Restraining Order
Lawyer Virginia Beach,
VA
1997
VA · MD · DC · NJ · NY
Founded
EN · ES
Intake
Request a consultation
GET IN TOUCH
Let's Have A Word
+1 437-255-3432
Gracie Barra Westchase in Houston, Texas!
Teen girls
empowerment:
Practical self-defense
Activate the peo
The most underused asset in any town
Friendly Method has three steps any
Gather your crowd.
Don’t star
● ● ● ● ● ● ●
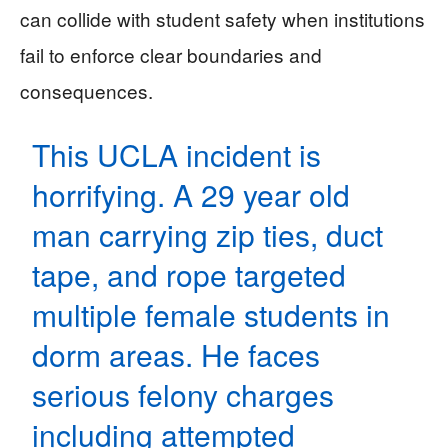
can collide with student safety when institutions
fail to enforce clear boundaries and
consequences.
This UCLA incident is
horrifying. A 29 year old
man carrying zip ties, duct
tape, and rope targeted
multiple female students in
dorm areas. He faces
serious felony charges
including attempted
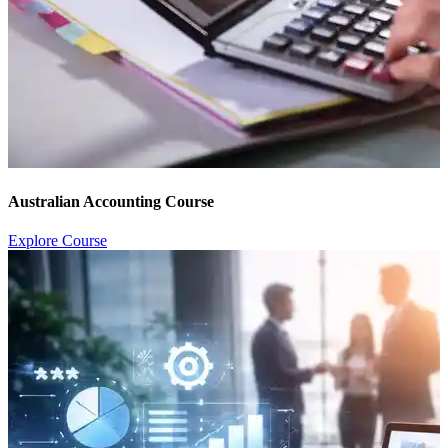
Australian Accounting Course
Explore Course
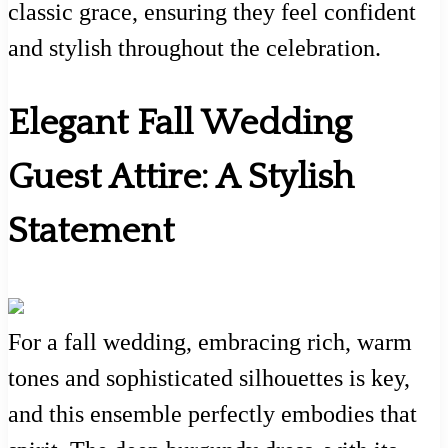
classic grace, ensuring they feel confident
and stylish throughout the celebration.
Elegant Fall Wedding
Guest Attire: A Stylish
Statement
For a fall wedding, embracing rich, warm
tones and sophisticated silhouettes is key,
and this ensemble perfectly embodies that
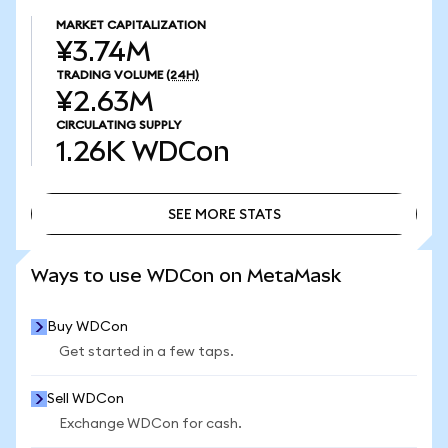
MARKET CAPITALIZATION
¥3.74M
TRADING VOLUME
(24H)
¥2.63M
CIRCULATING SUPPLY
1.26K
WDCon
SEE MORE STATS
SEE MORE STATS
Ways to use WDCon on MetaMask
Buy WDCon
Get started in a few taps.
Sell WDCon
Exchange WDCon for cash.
● ● ● ● ● ● ●
[WHAT IS NEEDED]: Of all the material above, only the lines from the one that has "classic grace, ensuring they feel confident" down to the one that has "Exchange WDCon for cash." are to be written out, exactly and with both ends included. Pictures are skipped.

[REPLY TO THE EXERCISE]:
classic grace, ensuring they feel confident
and stylish throughout the celebration.
Elegant Fall Wedding
Guest Attire: A Stylish
Statement
For a fall wedding, embracing rich, warm
tones and sophisticated silhouettes is key,
and this ensemble perfectly embodies that
MARKET CAPITALIZATION
¥3.74M
TRADING VOLUME
(24H)
¥2.63M
CIRCULATING SUPPLY
1.26K
WDCon
SEE MORE STATS
SEE MORE STATS
Ways to use WDCon on MetaMask
Buy WDCon
Get started in a few taps.
Sell WDCon
Exchange WDCon for cash.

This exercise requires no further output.